▶ **INSTRUCTIONS FOR THE TASK**
Would you restate every entry that follows, word for word, and leave out the pictures?
[Opening DATA FOR THE TASK section]
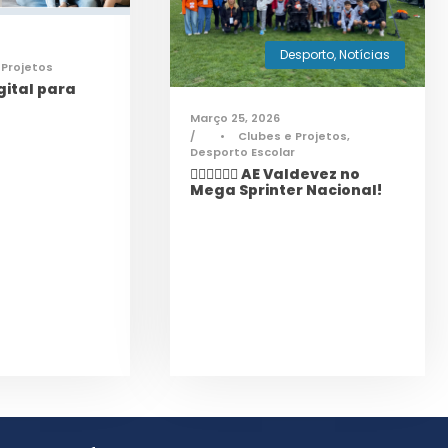
Desporto
,
Notícias
 Projetos
ital para
Março 25, 2026
•
Clubes e Projetos
,
Desporto Escolar
🏃‍♀️🏃‍♂️🏃‍♀️ AE Valdevez no
Mega Sprinter Nacional!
[Closing DATA FOR THE TASK section]
▶ **SOLUTION TO THIS PROBLEM**
Desporto
,
Notícias
 Projetos
ital para
Março 25, 2026
•
Clubes e Projetos
,
Desporto Escolar
🏃‍♀️🏃‍♂️🏃‍♀️ AE Valdevez no
Mega Sprinter Nacional!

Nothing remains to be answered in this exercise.